* The input *
=== Section Start ===
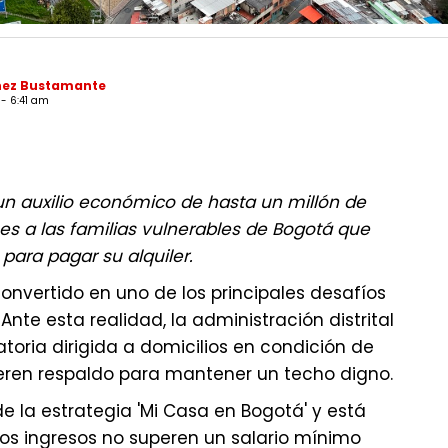
hez Bustamante
 - 6:41 am
á un auxilio económico de hasta un millón de
es a las familias vulnerables de Bogotá que
 para pagar su alquiler.
convertido en uno de los principales desafíos
 Ante esta realidad, la administración distrital
oria dirigida a domicilios en condición de
ieren respaldo para mantener un techo digno.
de la estrategia 'Mi Casa en Bogotá' y está
os ingresos no superen un salario mínimo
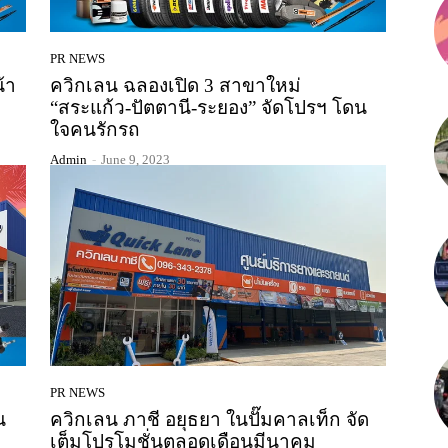
PR NEWS
้า
ควิกเลน ฉลองเปิด 3 สาขาใหม่
“สระแก้ว-ปัตตานี-ระยอง” จัดโปรฯ โดน
ใจคนรักรถ
Admin
-
June 9, 2023
PR NEWS
น
ควิกเลน ภาชี อยุธยา ในปั๊มคาลเท็ก จัด
เต็มโปรโมชั่นตลอดเดือนมีนาคม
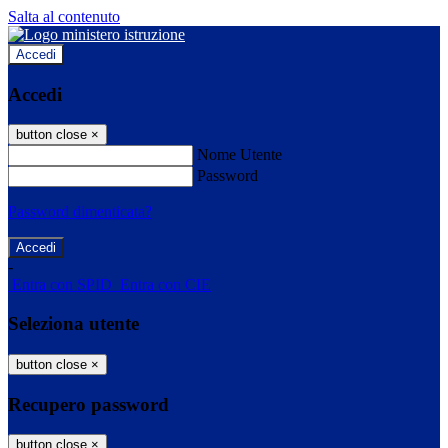
Salta al contenuto
Accedi
Accedi
button close
×
Nome Utente
Password
Password dimenticata?
-
Entra con SPID
Entra con CIE
Seleziona utente
button close
×
Recupero password
button close
×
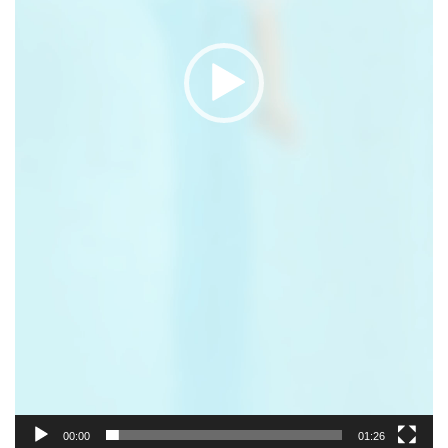
00:00
01:26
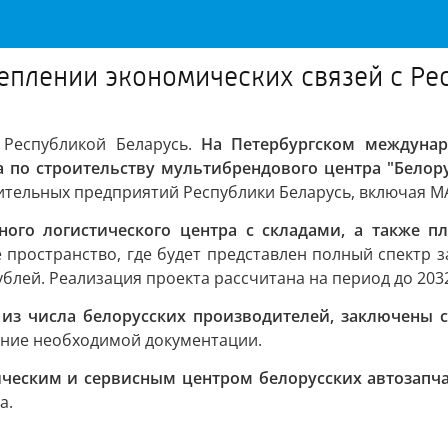
еплении экономических связей с Ре
 Республикой Беларусь.
На Петербургском междуна
а по строительству мультибрендового центра "Бело
тельных предприятий Республики Беларусь, включая МА
ного логистического центра с складами, а также 
пространство, где будет представлен полный спектр з
лей. Реализация проекта рассчитана на период до 2032
из числа белорусских производителей, заключены с
ение необходимой документации.
ическим и сервисным центром белорусских автозапч
а.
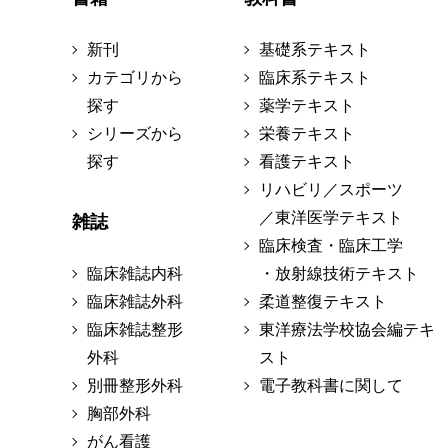
新刊
基礎系テキスト
カテゴリから
臨床系テキスト
探す
薬学テキスト
シリーズから
栄養テキスト
探す
看護テキスト
リハビリ／スポーツ
／東洋医学テキスト
雑誌
臨床検査・臨床工学
臨床雑誌内科
・放射線技術テキスト
臨床雑誌外科
柔道整復テキスト
臨床雑誌整形
東洋療法学校協会編テキ
外科
スト
別冊整形外科
電子教科書に関して
胸部外科
がん看護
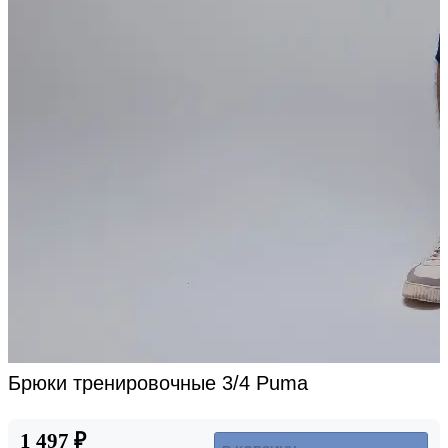
Брюки тренировочные 3/4 Puma
1 497 ₽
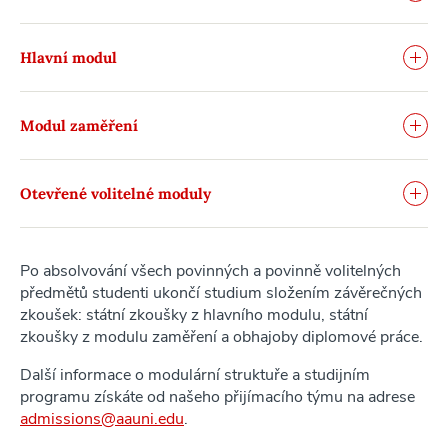
Hlavní modul
Modul zaměření
Otevřené volitelné moduly
Po absolvování všech povinných a povinně volitelných
předmětů studenti ukončí studium složením závěrečných
zkoušek: státní zkoušky z hlavního modulu, státní
zkoušky z modulu zaměření a obhajoby diplomové práce.
Další informace o modulární struktuře a studijním
programu získáte od našeho přijímacího týmu na adrese
admissions@aauni.edu
.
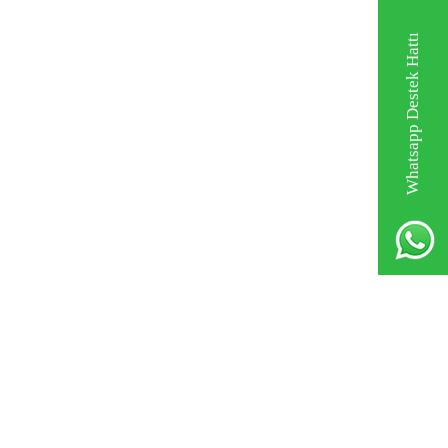
Whatsapp Destek Hattı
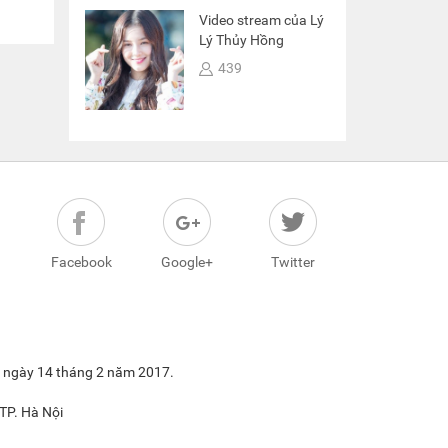
2
Video stream của Lý
Lý Thủy Hồng
439
Facebook
Google+
Twitter
6 ngày 14 tháng 2 năm 2017.
TP. Hà Nội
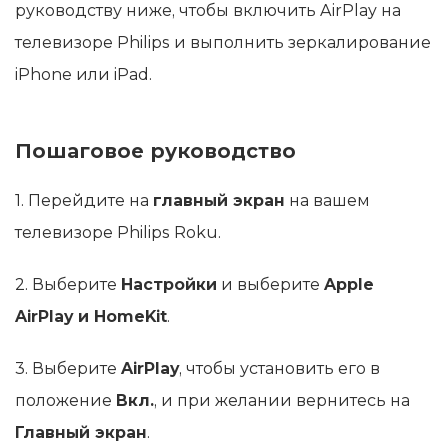
руководству ниже, чтобы включить AirPlay на
телевизоре Philips и выполнить зеркалирование
iPhone или iPad.
Пошаговое руководство
1. Перейдите на
главный экран
на вашем
телевизоре Philips Roku.
2. Выберите
Настройки
и выберите
Apple
AirPlay и HomeKit
.
3. Выберите
AirPlay
, чтобы установить его в
положение
Вкл.
, и при желании вернитесь на
Главный экран
.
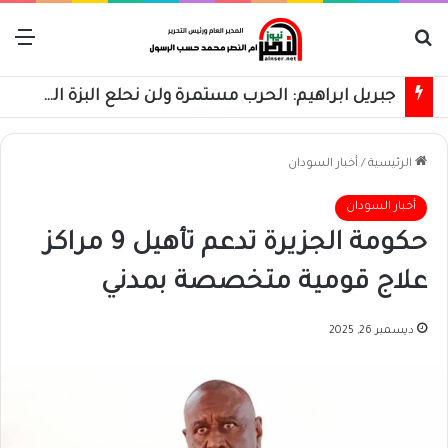
بحث عن
الق
جبريل ابراهيم: الحرب مستمرة ولن نحلع البزة العسكرية حتى استعادة كامل البلاد
الرئيسية
/
أخبار السودان
أخبار السودان
حكومة الجزيرة تدعم تأهيل 9 مراكز
علاج قومية متخصصة بمدني
ديسمبر 26, 2025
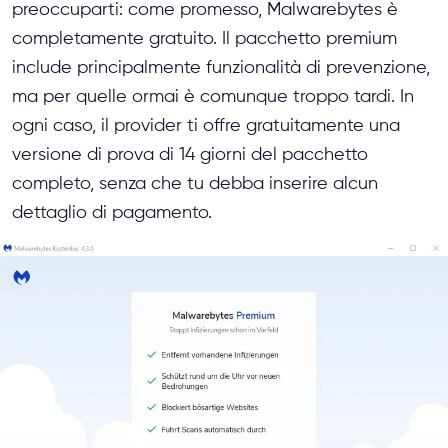
preoccuparti: come promesso, Malwarebytes è
completamente gratuito. Il pacchetto premium
include principalmente funzionalità di prevenzione,
ma per quelle ormai è comunque troppo tardi. In
ogni caso, il provider ti offre gratuitamente una
versione di prova di 14 giorni del pacchetto
completo, senza che tu debba inserire alcun
dettaglio di pagamento.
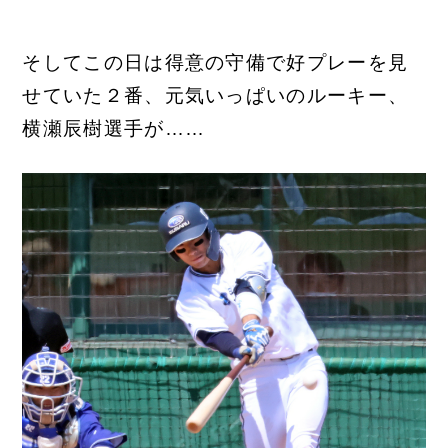
そしてこの日は得意の守備で好プレーを見
せていた２番、元気いっぱいのルーキー、
横瀬辰樹選手が……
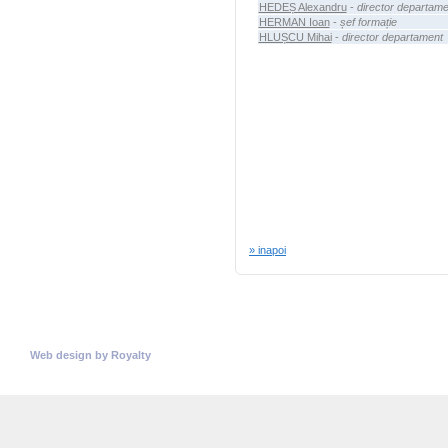
HEDEȘ Alexandru
-
director departame
HERMAN Ioan
-
șef formație
HLUȘCU Mihai
-
director departament
» inapoi
© Copyright 2026
Universitatea Politehnica Timisoara.
Toate drepturile rezervate
Web design
by
Royalty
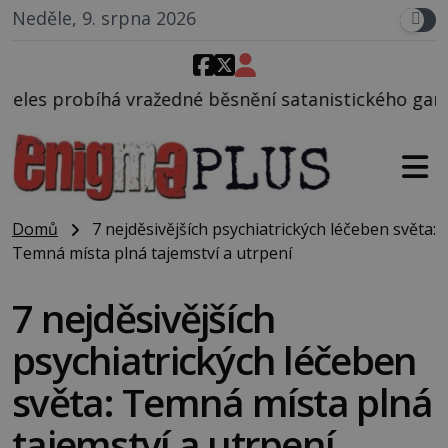
Neděle, 9. srpna 2026
né běsnění satanistického gangu vedeného Charlese
Domů
7 nejděsivějších psychiatrických léčeben světa:
Temná místa plná tajemství a utrpení
7 nejděsivějších
psychiatrických léčeben
světa: Temná místa plná
tajemství a utrpení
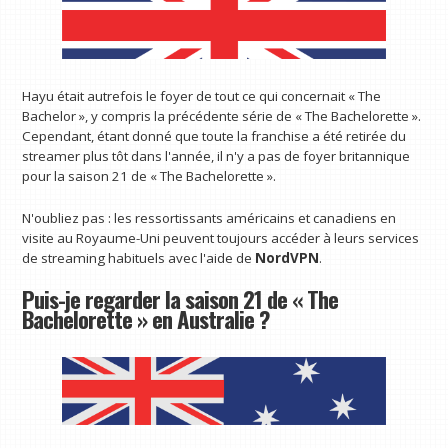
Hayu
était autrefois le foyer de tout ce qui concernait « The
Bachelor », y compris la précédente série de « The Bachelorette ».
Cependant, étant donné que toute la franchise a été retirée du
streamer plus tôt dans l'année, il n'y a pas de foyer britannique
pour la saison 21 de « The Bachelorette ».
N'oubliez pas : les ressortissants américains et canadiens en
visite au Royaume-Uni peuvent toujours accéder à leurs services
de streaming habituels avec l'aide de
NordVPN
.
Puis-je regarder la saison 21 de « The
Bachelorette » en Australie ?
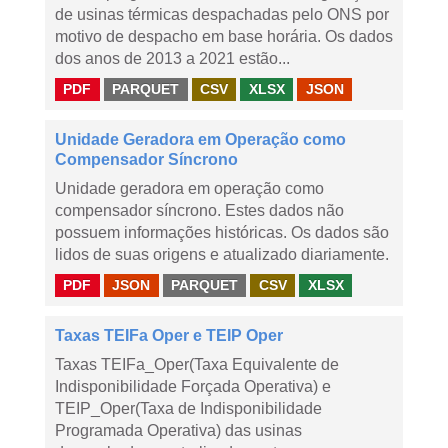
de usinas térmicas despachadas pelo ONS por
motivo de despacho em base horária. Os dados
dos anos de 2013 a 2021 estão...
PDF
PARQUET
CSV
XLSX
JSON
Unidade Geradora em Operação como
Compensador Síncrono
Unidade geradora em operação como
compensador síncrono. Estes dados não
possuem informações históricas. Os dados são
lidos de suas origens e atualizado diariamente.
PDF
JSON
PARQUET
CSV
XLSX
Taxas TEIFa Oper e TEIP Oper
Taxas TEIFa_Oper(Taxa Equivalente de
Indisponibilidade Forçada Operativa) e
TEIP_Oper(Taxa de Indisponibilidade
Programada Operativa) das usinas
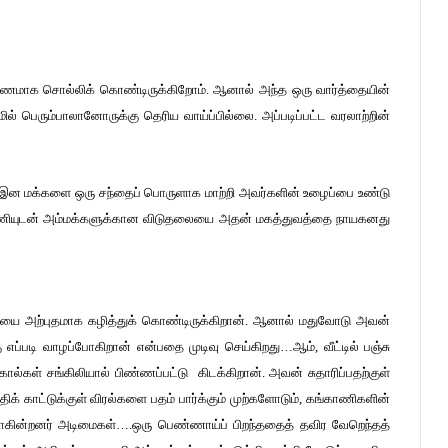
ரணமாக
சொல்லிக்
கொண்டிருக்கிறோம்.
ஆனால்
அந்த
ஒரு
வார்த்தையின்
மில்
பெரும்பாலானோருக்கு
தெரிய
வாய்ப்பில்லை
.
அப்படிப்பட்ட
வரலாற்றின்
இன
மக்களை
ஒரு
சந்தைப்
பொருளாக
மாற்றி
அவர்களின்
உழைப்பை
உண்டு
ியுடன்
அம்மக்களுக்கான
விடுதலையை
அதன் மகத்துவத்தை நாயகனது
ையை
அற்புதமாக
கழித்துக்
கொண்டிருக்கிறான்.
ஆனால்
மதுவோடு
அவன்
ு
எப்படி
வாழப்போகிறான்
என்பதை
முடிவு
செய்கிறது
…
ஆம்,
வீட்டில்
பஞ்சு
கால்கள்
சங்கிலியால்
பிண்ணப்பட்டு
கிடக்கிறான்.
அவன்
சுதாரிப்பதற்குள்
திக்
காட்டுக்குள்
விரல்களை
பதம்
பார்க்கும்
முற்களோடும்
,
கங்காணிகளின்
ாகின்றனர்
அடிமைகள்
….
ஒரு
பெண்ணாய்ப்
பிறந்ததைத்
தவிர
வேறெந்தத்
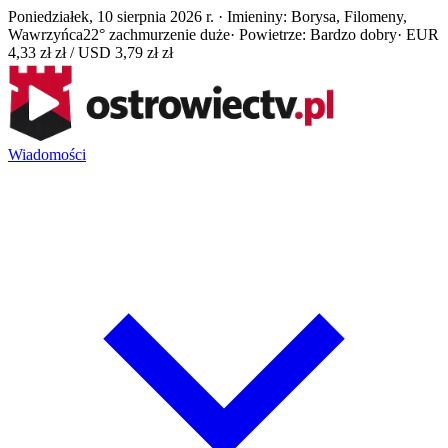
Poniedziałek, 10 sierpnia 2026 r. · Imieniny: Borysa, Filomeny,
Wawrzyńca
22° zachmurzenie duże
· Powietrze: Bardzo dobry
· EUR
4,33 zł zł / USD 3,79 zł zł
Wiadomości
=== Section End ===
* What to produce *
All lines that include the word "Беларусь" must be copied from the material above.

* Written response *
 Республикой Беларусь.
тельных предприятий Республики Беларусь, включая МА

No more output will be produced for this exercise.